Douglas-fir - Pseudotsuga menziesii (Mirbel) Franco (Pinaceae)

   "…a species of fir… " [Lewis', 6 February 1806.]

  

Douglas-fir (Pseudotsuga menziesii var. menziesii - left) and Rocky Mountain Douglas-fir (Pseudotsuga menziesii var. glauca - right).

     Douglas fir is one of western North America's larger trees and certainly among its most important economically. It is a co-dominant in the "old growth forests" of the Pacific Northwest and common in the Rocky Mountains. Archibald Menzies (1754-1842), the naturalist on a around-the-world voyage captained by George Vancouver (1757-1798), was the first to collect the tree in July of 1792. Lewis wrote a detailed description of it on 6 February 1806, having observed the tree since entering the Rocky Mountains in Montana months before. What was to follow can only be described as a nomenclatural nightmare.

     In 1803, the English expert on conifers, Aylmer Bourke Lambert who would late sponsor Pursh's writing of an 1813 flora wherein many of Lewis and Clark's new species would be described, named Menzies' tree Pinus taxifolia. He did not realize this name had already been used for an European species. Two years later, the French botanist and clergyman Jean Louis Marie Poiret attempted to correct the error by given the tree another name, but remarkably, his name too was proposed previously. According to the rule of botanical nomenclature, both names were incorrect, and another was required. Pursh in 1813 apparently recognized he had two expression of the species as he wrote: "I have among my specimens two varieties, or probably distinct species, which for want of fructification [cones] I cannot decide: one has acute leaves, green on both sides; the other emarginate leaves, glaucous underneath." He had the 1792 Menzies specimen, and apparently a now lost Lewis and Clark collection, probably from Idaho or Montana. Indeed, the mountain phase is now known as Pseudotsuga menziesii var. glauca.



Mature cone of Rocky Mountain Douglas-fir

     Pseudotsuga menziesii var. menziesii is the tall, mainly coastal tree that ranges from British Columbia to California.
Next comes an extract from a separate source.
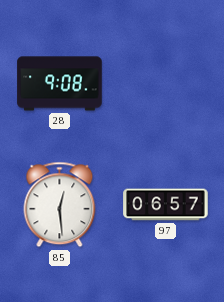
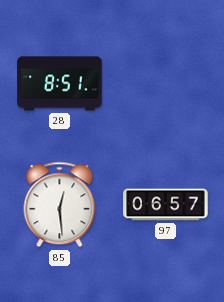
28: 9:08 -> 8:51
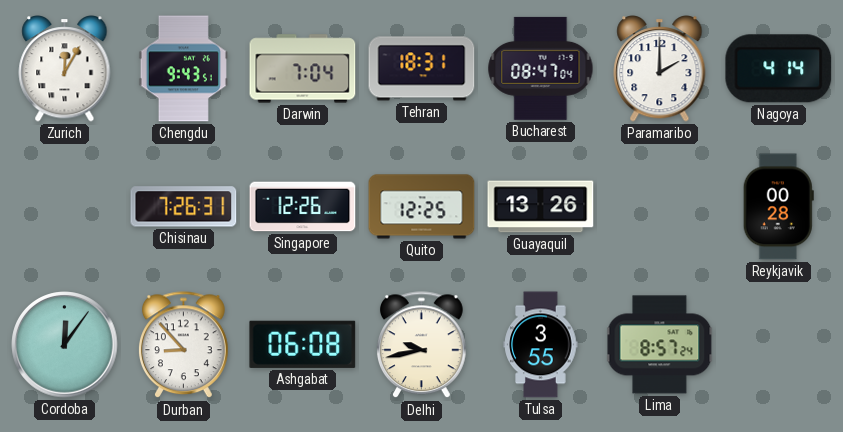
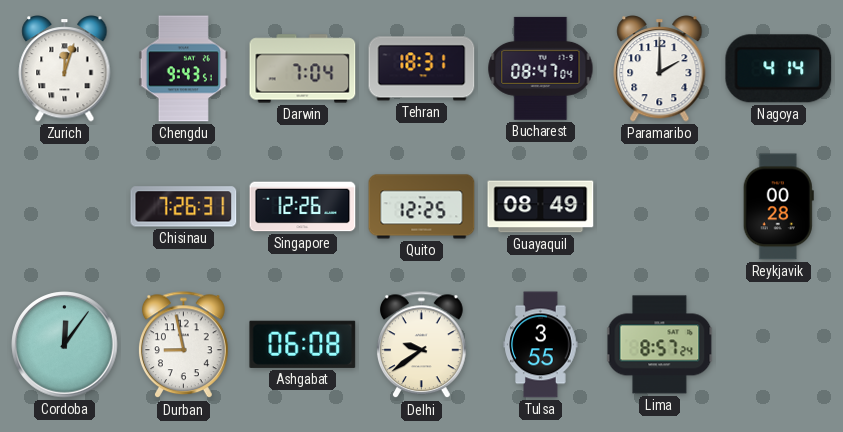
Zurich: 12:05 -> 12:03
Guayaquil: 13:26 -> 08:49
Durban: 8:53 -> 8:58
Delhi: 9:43 -> 9:39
It was this plant that Menzies found and Lewis described. In spite of its huge size and potential value, the tree remained largely unknown until collected again by the Scottish naturalist David Douglas in 1825. Douglas was in the Pacific Northwest collecting plants for the Royal Horticultural Society. It was Douglas who introduced the tree into cultivation, and it is his trees that are seen frequently in gardens and around estates in Europe today.

     In 1832 Constantin Samuel Rafinesque-Schmaltz described six species of "fir" from the Pacific Northwest. All of his new species were based not on specimens, but upon Lewis' descriptions of the trees written over a period of a few days in February of 1806. Just a few weeks prior to the formal publication of Rafinesque's Abies mucronata, English botanist and librarian David Don proposed Pinus douglasii. In 1867, it was realized that Douglas-fir, as the tree was now called, was neither a pine nor a fir but something else entirely, and the French horticulturist Elie-Abel Carrière proposed Pseudotsuga for the tree. For more than twenty years, the tree was known as Pseudotsuga douglasii only to be altered in 1889 to Pseudotsuga taxifolia. In 1897, even Pseudotsuga mucronata was proposed. For the next half century botanists argued over which name was correct. Finally, in 1950, a Spanish botanist Joäo Manuel Antonio do Amaral Franco discovered an obscure 1825 journal where a French botanist, Charles Mirbel proposed Abies menziesii as a new name for the incorrect Pinus taxifolia suggested by Lambert in 1803. Thus, in 1950, the name of Douglas-fir was settle and it became Pseudotsuga menziesii.

     It is fitting that this magnificent tree should be so closely tied to three of the early naturalists in the Pacific Northwest, Archibald Menzies, Meriwether Lewis and David Douglas. The coastal variety can reach heights close to 90 meters, but the montane express rarely exceeds more than 50 meters. Both are common and may be easily identified by the unique bracts found on each scale of the cone.

  

Immature cone of Douglas-fir with detail of the cone bracts (right).